Глава 10. Настоящий театр Чехова и Станиславского
— Театр Чехова и Станиславского начинается с того, что вы покупаете билеты. Обычно два: мужчина покупает билет для себя и своей жены. Они предвкушают этот поход в театр, как праздник. В день спектакля прибегают домой пораньше, оставляют бабушку с детьми, красиво одеваются, жена слегка красит губы и ресницы, и они едут в театр. Там вешалка, фойе…
— Театр начинается с вешалки! — вспомнил Скайлз.
— Театр, — ледяным голосом напомнила Мэгги, — начинается с покупки билетов. А если какой-нибудь кретин орет в театре, на него шипят.
Скайлз выставил ладонь в знак того, что больше не будет. Мэгги продолжала:
— Вы бродите по фойе, смотрите на фотопортреты знакомых артистов, на душе у вас светло и легко. Потом всех приглашают в зал. Вы находите свое место. Все сидят, шепчутся и ждут. Так подходит время начала и проходит еще пара минут. Потом медленно гаснет свет, а когда он снова загорается, на сцене стоит человек. Один человек в обычном костюме, хорошем, но не лучше, чем у зрителей. Немного выше среднего роста, обыкновенный человек, средних лет, не красавец, но без видимых недостатков…
— Типа Билла Клинтона, — прокомментировал Томсон себе под нос. Мэгги словно запнулась.
— Нет, — сказала она негромко, — совсем не типа Билла Клинтона. Вообрази себе, Горли, самого непохожего на Билла Клинтона человека, такого, что его слепой за сто ярдов никогда не спутает с Биллом Клинтоном. Удалось?
Томсон напряженно кивнул.
— Вот он и стоит на сцене. Он просто стоит, ничего не выражая собой. И смотрит то в пол, то в зал, но тем же взглядом, что в пол. Как бы думая о своем. И понимая мимоходом всех и каждого, но в то же время не осуждая и не прощая его. И ты сидишь, и боишься, что этот человек посмотрит на тебя, и в то же время боишься, что не посмотрит.

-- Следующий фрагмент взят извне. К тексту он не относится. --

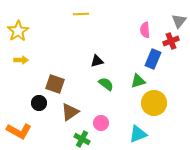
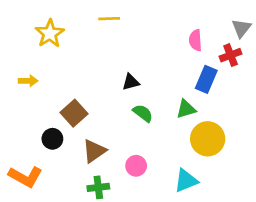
yellow star: (18, 31) -> (50, 34), moved
brown square: (55, 84) -> (74, 113), turned 30
green cross: (82, 139) -> (98, 187), moved, turned -35

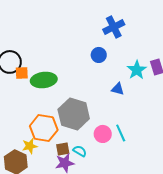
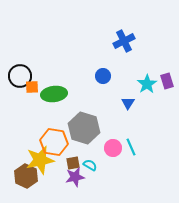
blue circle: (99, 55) -> (103, 76), moved
blue triangle: (118, 89) -> (128, 103), turned 48
yellow star: (30, 146) -> (40, 160), size x1.8

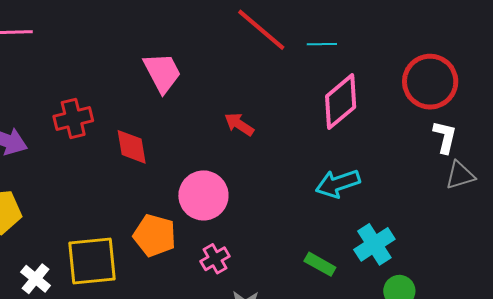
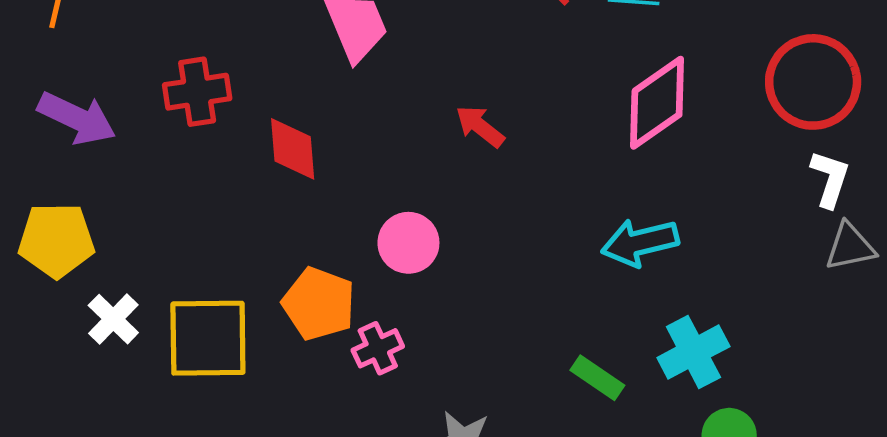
pink circle: (203, 195) -> (408, 243), size x0.7
pink cross: (215, 259) -> (378, 348), moved
white cross: (36, 279) -> (113, 319), moved

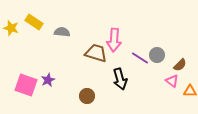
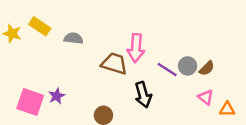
brown semicircle: (180, 65) -> (207, 68), moved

Скайлз шумно вздохнул. Мартинес кашлянул и несмело возразил:
— Но ведь это домыслы. На самом деле просто актер стоит на сцене, и всё.
— Домыслы, — подозрительно легко согласилась Мэгги, — ты так и говоришь себе: это домыслы. А что происходит в действительности? Ничего. На сцене стоит какой-то субъект, похожий на тебя. Ты бы мог стоять на его месте. Но ему хотя бы заплатят деньги, а ты… нет, дело не в деньгах. А в том, что ты ждал праздника, а тебе показали тебя. И ты украдкой смотришь на свою жену и думаешь, что вот, не нашел ничего лучше, как пригласить ее сюда, на это мутное, непонятное зрелище, а лучше бы купил ей цветов и пиццу. И тебе становится настолько жаль жену, что ты чуть не плачешь. И тут слышишь там и сям, как зрители шмыгают носами, и понимаешь вдруг, что вы — одно, и всё человечество не больше, чем один человек. И это всё тебе сказал какой-то кретин тем, что просто стоял на сцене одну минуту.
— Постой, — встрял Мартинес, — но ведь пьеса — это все-таки буквы. Это всё есть у Чехова?
— У Чехова всё между букв, — мрачно ответил Скайлз.
— Но чтобы хоть что-то влезло между букв, — не унимался Мартинес, — надо, чтобы проперлась хотя бы одна буква.
— Название, — угрюмо отозвался Скайлз. — Дальше идет этот пресловутый воздух между букв.
Мэгги промолчала, и осталось неясно, то ли она одобряет комментарий Скайлза, то ли просто остается выше этой дискуссии на полях Станиславского.
— Мысли в твоем мозгу начинают бродить, как рыбы в аквариуме. И те, которые ходят высоко, там, где кончается мутная вода и поблескивает неведомый для рыб воздух, вызывают у тебя блаженную печальную истому, словно кровь без боли вытекает из вен, а те, которые ходят низом, вызывают у тебя жгучий стыд. И сладко и тревожно, словно ты то ли кончаешь, то ли кончаешься. И перед тобой робким строем встает всё, чем ты хоть немного гордился и хвастался перед собой, и ты видишь, какая это мелочь, пакость и гниль. И ты видишь перед собой миллиарды и миллиарды людей, которые жили и умерли на одной с тобой планете, и каждый из них чем-то гордился, и всё это сгнило вместе с их костями, и ты понимаешь, что если и есть Господь, то он устал уже от этих миллиардов, уходящих костями в землю. И тебе становится страшно, и ты пробуешь думать о своей маме и своих детях, но тут, в этом чертовом театре ты почему-то видишь мать молодой и красивой, а детей — больными и старыми, и это равно печально, потому что тебя нет ни там, ни там, и потому что время уходит, как кровь из вскрытых вен. И ты понимаешь, что уже Бог знает сколько времени сидишь тут и смотрел бы на этого человека на сцене, если бы всё не плыло перед глазами из-за слез, и за это время в тебе и тех, кого ты любишь, чуть-чуть одряхлели какие-то сосудики, порвались тоненькие нервы, состарились клеточки. И небо видится тебе в фиолетовом цвете. И тут человек на сцене говорит какую-нибудь фразу, самую простую, например: — Вот дождь недавно прошел…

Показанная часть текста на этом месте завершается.